Saturday, June 30, 2007


Despite loosing our status in the world, despite crumbling infrastructure, increasingly poor governance at all levels of government and despite any number of problems going unaddressed that will cause major problems for us all down the road...

We should still feel very fortunate to live in this country. It provides us with the ability to fix all of our problems even if we choose not to.

This country has done a lot of good and will continue to do so.
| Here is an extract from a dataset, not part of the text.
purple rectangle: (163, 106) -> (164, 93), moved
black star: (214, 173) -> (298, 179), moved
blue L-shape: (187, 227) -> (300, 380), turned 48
I am proud to be Canadian, we all should.

This Canada day weekend I would urge all of you to do two things, two things that each and every citizen needs to do to ensure our Country stays a world class place to be 1) learn about your country. 2) work to make your country a better place. it needs the help.



Sunday, June 24, 2007


Really great article from the last edition of the Economist

"Absurd titles


Jun 14th 2007
From The Economist print edition

It is time to let the Russian royal family rest in peace

Peter Schrank

WHEN, a few years ago, word came that British bird lovers anxious about the decline of the house sparrow had appointed a sparrow tsar, it seemed that the tsar vogue must have reached its zenith. France already had a crime tsar, London a traffic tsar, Japan a banking tsar, the European Union a foreign-policy tsar, and America had tsars for adoption, baseball, B-movies, manufacturing, record labels, you name it. No one, however, could outdo the sparrow tsar, or so you might think. Surely he would prove to be not so much the reductio ad absurdum as the dernier cri, the ne plus ultra in the once-rarefied realm of tsardom? But no. The latest newcomer, unless one has been added since you started this paragraph, is President George Bush's war tsar.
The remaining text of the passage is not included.